Getting too much sleep could raise your stroke risk. While most recent research has focused on the negative consequences of not getting enough sleep, new research is finding that getting too much may also reflect poor health. “Adults who sleep more than eight hours a night may face a higher risk of stroke. These so-called ‘long sleepers’ were 46 percent more likely to have a stroke than those who got only six to eight hours of sleep a night. However, the researchers don’t know if the long sleep is a cause, consequence or early warning sign of declining brain health. After reviewing previous research on the possible link between sleep and stroke risk, they said they only found an association that they can’t explain.” The team emphasizes that those getting more than 8 hours shouldn’t cut their sleep short. “The researchers suspect long sleeping time is a warning signal and emphasize that the change in sleeping patterns is more the concern. Long sleepers would be wise to monitor their lifestyle, eating a healthy diet and exercising regularly. Adults over the age of 60 or 65 who notice they are sleeping more should make sure their cardiovascular risk factors such as blood pressure and cholesterol are under control.” (CBS)

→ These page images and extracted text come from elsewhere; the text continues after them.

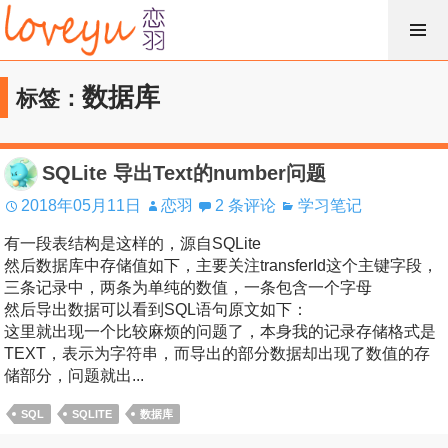
跳
过
内
数据库
标签：
容
SQLite 导出Text的number问题
2018年05月11日
恋羽
2 条评论
学习笔记
有一段表结构是这样的，源自SQLite
然后数据库中存储值如下，主要关注transferId这个主键字段，
三条记录中，两条为单纯的数值，一条包含一个字母
然后导出数据可以看到SQL语句原文如下：
这里就出现一个比较麻烦的问题了，本身我的记录存储格式是
TEXT，表示为字符串，而导出的部分数据却出现了数值的存
储部分，问题就出...
SQL
SQLITE
数据库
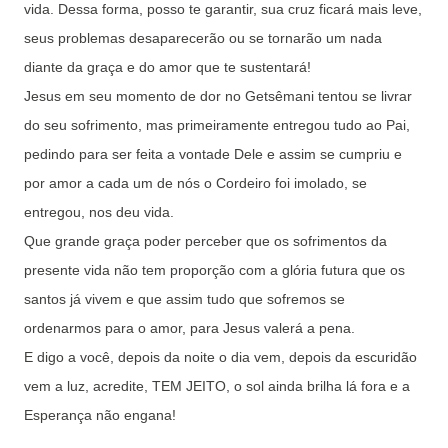
vida. Dessa forma, posso te garantir, sua cruz ficará mais leve,
seus problemas desaparecerão ou se tornarão um nada
diante da graça e do amor que te sustentará!
Jesus em seu momento de dor no Getsêmani tentou se livrar
do seu sofrimento, mas primeiramente entregou tudo ao Pai,
pedindo para ser feita a vontade Dele e assim se cumpriu e
por amor a cada um de nós o Cordeiro foi imolado, se
entregou, nos deu vida.
Que grande graça poder perceber que os sofrimentos da
presente vida não tem proporção com a glória futura que os
santos já vivem e que assim tudo que sofremos se
ordenarmos para o amor, para Jesus valerá a pena.
E digo a você, depois da noite o dia vem, depois da escuridão
vem a luz, acredite, TEM JEITO, o sol ainda brilha lá fora e a
Esperança não engana!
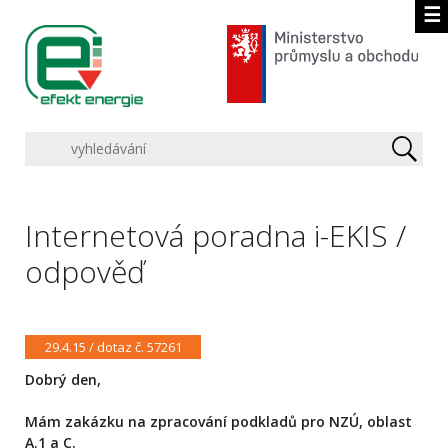
☰
Internetová poradna i-EKIS /
odpověď
29.4.15 / dotaz č. 57261
Dobrý den,
Mám zakázku na zpracování podkladů pro NZÚ, oblast
A.1 a C.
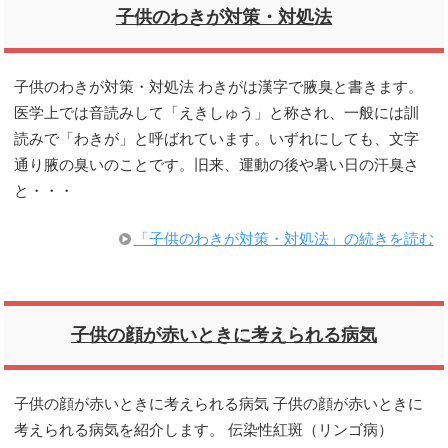
子供のわきが対策・対処法
子供のわきが対策・対処法 わきがは漢字で腋臭と書きます。
医学上では音読みして「えきしゅう」と称され、一般には訓
読みで「わきが」と呼ばれています。いずれにしても、文字
通り腋の臭いのことです。旧来、運動の後や暑い日の汗臭さ
と・・・
「子供のわきが対策・対処法」の続きを読む
子供の顔が赤いときに考えられる病気
子供の顔が赤いときに考えられる病気 子供の顔が赤いときに
考えられる病気を紹介します。 伝染性紅斑（リンゴ病）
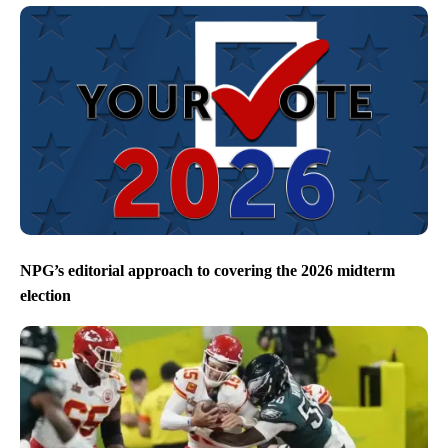
NPG’s editorial approach to covering the 2026 midterm
election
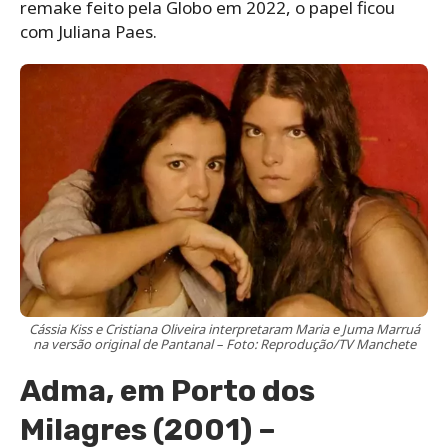
remake feito pela Globo em 2022, o papel ficou
com Juliana Paes.
Cássia Kiss e Cristiana Oliveira interpretaram Maria e Juma Marruá
na versão original de Pantanal – Foto: Reprodução/TV Manchete
Adma, em Porto dos
Milagres (2001) –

Optimum eyelash length determined by researchers. Most women strive to make their eyelashes appear longer, but researchers say the current length has been carefully determined by evolution to maximize eye health. “After measuring the dimensions of nearly two dozen mammal eyes, performing a series of wind tunnel experiments and engaging in some complex fluid dynamic modeling, researchers determined that most mammal eyelashes are one-third the length of their eyes–just the right length to minimize the flow of air over the eyeball. This reduction of airflow is important because less moving air across the eye keeps evaporation at bay and stops irritating dust from getting deposited on the eye surface. Other experiments revealed that thick eyelashes are more effective at blocking airflow from moving across the eye, but they also limit access to light. This may explain why animals like giraffes and kangaroos that live in bright dusty environments have several rows of eyelashes while other mammals do not.” Interestingly, experiments found that the curviness of lashes didn’t affect their function. (LA Times)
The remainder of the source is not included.